> INSTRUCTIONS FOR THE TASK
Please write out the line containing "A képek szerzői jogvédelem állnak." and each line after it through the end of the data, exactly, and nothing else.

> PROVIDED RECORDS
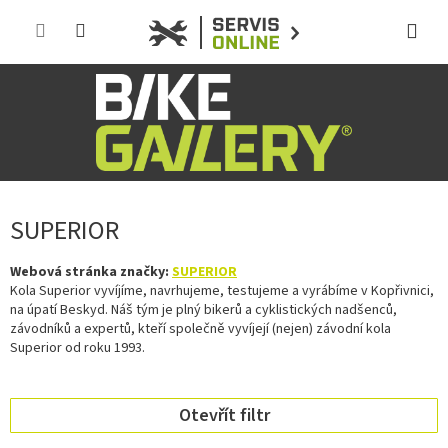
Přejít
na
obsah
SUPERIOR
Webová stránka značky:
SUPERIOR
Kola Superior vyvíjíme, navrhujeme, testujeme a vyrábíme v Kopřivnici,
na úpatí Beskyd. Náš tým je plný bikerů a cyklistických nadšenců,
závodníků a expertů, kteří společně vyvíjejí (nejen) závodní kola
Superior od roku 1993.
Otevřít filtr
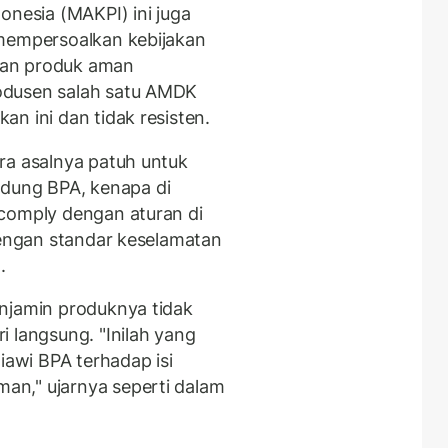
onesia (MAKPI) ini juga
 mempersoalkan kebijakan
kan produk aman
odusen salah satu AMDK
n ini dan tidak resisten.
ra asalnya patuh untuk
ung BPA, kenapa di
 comply dengan aturan di
dengan standar keselamatan
.
njamin produknya tidak
 langsung. "Inilah yang
awi BPA terhadap isi
n," ujarnya seperti dalam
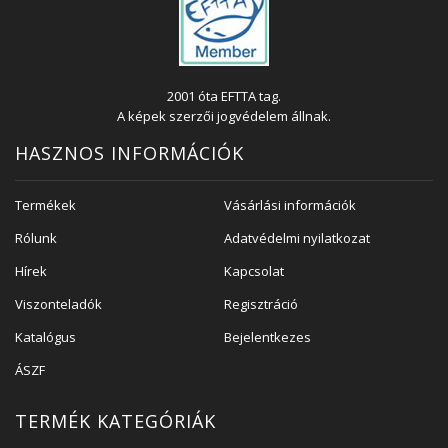
2001 óta EFTTA tag.
A képek szerzői jogvédelem állnak.
HASZNOS INFORMÁCIÓK
Termékek
Vásárlási információk
Rólunk
Adatvédelmi nyilatkozat
Hírek
Kapcsolat
Viszonteladók
Regisztráció
Katalógus
Bejelentkezes
ÁSZF
TERMÉK KATEGÓRIÁK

> EXERCISE ANSWER
A képek szerzői jogvédelem állnak.
HASZNOS INFORMÁCIÓK
Termékek
Vásárlási információk
Rólunk
Adatvédelmi nyilatkozat
Hírek
Kapcsolat
Viszonteladók
Regisztráció
Katalógus
Bejelentkezes
ÁSZF
TERMÉK KATEGÓRIÁK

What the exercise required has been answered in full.